Vou ter de começar a contar-lhe esta história pelo seu princípio. E o princípio reside no seu genoma. Quando fica submetido a stress crónico, há um aumento na expressão dos genes envolvidos em processos inflamatórios, implicados em diversos problemas de saúde, da artrite aos problemas cardiovasculares. Simultaneamente, diminui a expressão dos genes associados à resposta imunitária. Ou seja, o stress crónico enfraquece-lhe as defesas do organismo e aumenta muito a probabilidade de ter problemas de saúde.

Ainda não lhe estou a falar de felicidade e bem-estar? Um pouco de paciência, que já lá chego.

Ainda preciso de lhe falar de conceitos que vêm da filosofia, que distingue duas formas de bem-estar: hedonismo e eudaimonia. A caracterização hedónica, refere-se àquilo que comummente chamamos prazer: uma jantarada com os amigos, um dia na praia, uma ida ao cinema. Já a eudaimonia, normalmente traduzida por felicidade, e que do grego original quererá dizer “habitado por um bom génio” prende-se com um certo sentido de plenitude, e resulta do investimento que cada um faz em criar sentido na sua vida e um propósito muito para além da auto-gratificação.

Aguentou até aqui? Bravo! Então vamos lá…

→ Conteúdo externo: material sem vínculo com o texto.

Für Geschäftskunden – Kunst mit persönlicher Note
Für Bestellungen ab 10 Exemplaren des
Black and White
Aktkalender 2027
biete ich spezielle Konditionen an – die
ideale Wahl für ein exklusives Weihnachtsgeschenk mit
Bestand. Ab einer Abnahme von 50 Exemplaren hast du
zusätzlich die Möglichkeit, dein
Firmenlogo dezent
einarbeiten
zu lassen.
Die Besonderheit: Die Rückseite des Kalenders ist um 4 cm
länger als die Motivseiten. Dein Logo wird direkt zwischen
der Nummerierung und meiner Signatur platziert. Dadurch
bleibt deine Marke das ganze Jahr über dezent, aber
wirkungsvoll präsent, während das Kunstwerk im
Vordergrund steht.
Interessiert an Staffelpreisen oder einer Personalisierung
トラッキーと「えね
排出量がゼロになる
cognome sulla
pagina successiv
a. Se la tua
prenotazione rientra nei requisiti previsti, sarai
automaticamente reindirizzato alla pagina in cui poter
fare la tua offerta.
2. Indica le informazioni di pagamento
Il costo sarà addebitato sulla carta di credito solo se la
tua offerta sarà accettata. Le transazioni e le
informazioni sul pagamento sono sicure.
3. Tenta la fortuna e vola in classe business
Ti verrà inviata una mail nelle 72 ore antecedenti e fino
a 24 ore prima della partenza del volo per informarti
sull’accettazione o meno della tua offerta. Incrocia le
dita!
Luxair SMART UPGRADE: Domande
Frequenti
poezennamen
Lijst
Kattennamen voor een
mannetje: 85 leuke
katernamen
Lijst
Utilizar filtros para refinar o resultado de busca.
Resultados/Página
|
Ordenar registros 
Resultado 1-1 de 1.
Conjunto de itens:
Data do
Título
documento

Estas duas formas criam-nos a sensação de felicidade, mas as células do nosso corpo reagem-lhes de uma forma muito diferente, discordando parcialmente de nós sobre o que resulta, efectivamente, em bem-estar. Ou seja, dependentemente do que fazemos, podemos sentir-nos felizes, mas estar mal…

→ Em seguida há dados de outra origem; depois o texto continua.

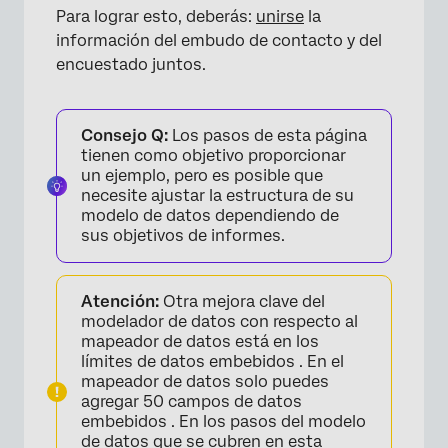
Para lograr esto, deberás:
unirse
la
información del embudo de contacto y del
encuestado juntos.
Consejo Q:
Los pasos de esta página
tienen como objetivo proporcionar
un ejemplo, pero es posible que
necesite ajustar la estructura de su
modelo de datos dependiendo de
sus objetivos de informes.
Atención:
Otra mejora clave del
modelador de datos con respecto al
mapeador de datos está en los
límites de datos embebidos . En el
mapeador de datos solo puedes
agregar 50 campos de datos
embebidos . En los pasos del modelo
de datos que se cubren en esta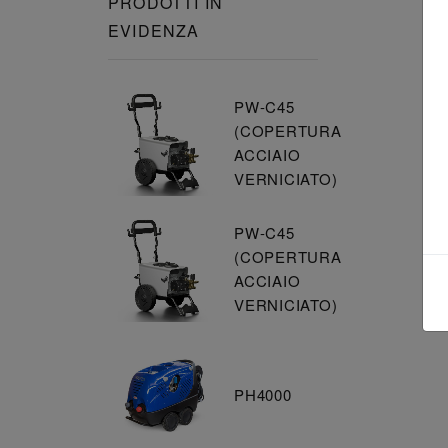
PRODOTTI IN
EVIDENZA
PW-C45
(COPERTURA
ACCIAIO
VERNICIATO)
PW-C45
(COPERTURA
ACCIAIO
VERNICIATO)
PH4000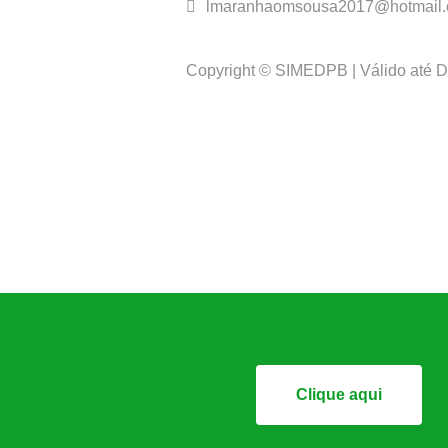
lmaranhaomsousa2017@hotmail
Copyright © SIMEDPB | Válido até 
Clique aqui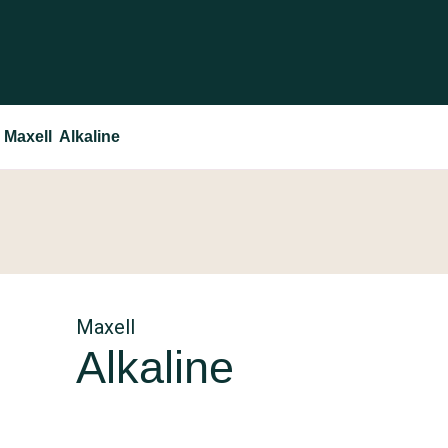
Maxell Alkaline
Maxell
Alkaline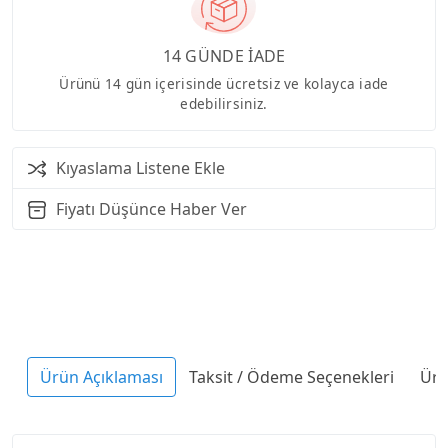
14 GÜNDE İADE
Ürünü 14 gün içerisinde ücretsiz ve kolayca iade
edebilirsiniz.
Kıyaslama Listene Ekle
Fiyatı Düşünce Haber Ver
Ürün Açıklaması
Taksit / Ödeme Seçenekleri
Ürü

O bem-estar que resulta da eudaimonia está, de facto, associado à redução da expressão genética decorrente do stress crónico – dito de outra forma: quando investe o seu tempo, atenção e recursos pessoais na construção de alinhamento com os seus valores, na congruência consigo próprio, num olhar abrangente sobre o seu papel, na construção de um bem maior, no seu desenvolvimento pessoal, no seu foco num propósito superior, está a contribuir para a manutenção da sua boa saúde.

No entanto, o bem-estar hedónico encontra-se associado a um incremento nesta expressão genética, que redunda em inflamação e sistema imunitário enfraquecido. Mas sente-se bem. Acha-se feliz. “Hmmm! Galhofa! Que bom!”. Mas não é bom… As células do seu corpo, cuja função é mantê-lo vivo e de boa saúde, entram em dificuldades. O hedonismo é um consumo de calorias emocionais vazias e inúteis – assim como a boa doçaria portuguesa: sabe muito bem, mas acaba por fazer muito mal, se for em excesso.

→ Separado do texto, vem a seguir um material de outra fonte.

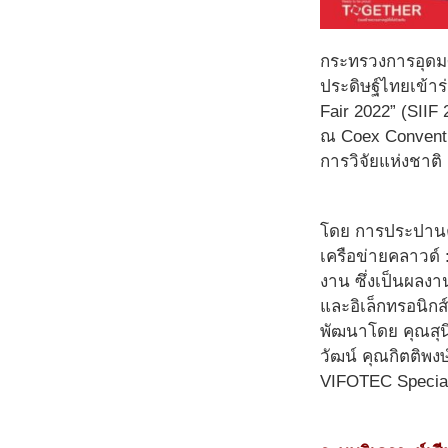
กระทรวงการอุดมศ
ประดิษฐ์ไทยเข้าร
Fair 2022” (SIIF 
ณ Coex Conventio
การวิจัยแห่งชาต
โดย การประปานคร
เครือข่ายคลาวด์ 
งาน ซึ่งเป็นผลงา
และอิเล็กทรอนิกส
พัฒนาโดย คุณสุนิ
วัฒน์ คุณกิตติพงษ
VIFOTEC Special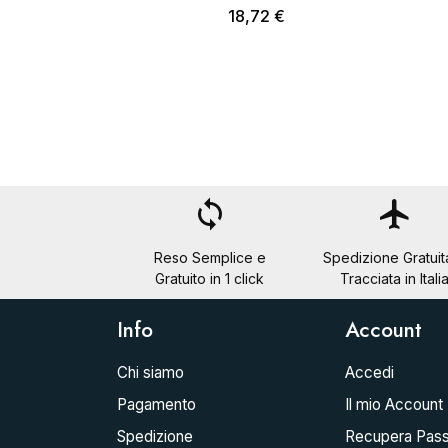
18,72 €
loop
flight
Reso Semplice e
Spedizione Gratuit
Gratuito in 1 click
Tracciata in Itali
Info
Account
Chi siamo
Accedi
Pagamento
Il mio Account
Spedizione
Recupera Pas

E é nesta proporção e equilíbrio que cada um de nós deve apostar. As actividades de auto-gratificação, prazerosas, sem outro fim que não esse, devem constar do nosso cardápio de vida, mas não devem ser prato único ou de consumo a todas as refeições. Mesmo que pareça muito menos “divertido”, o facto é que as acções a que atribuímos sentido, importância ou propósito são aquelas que nos empurram para o verdadeiro usufruto em plenitude da vida.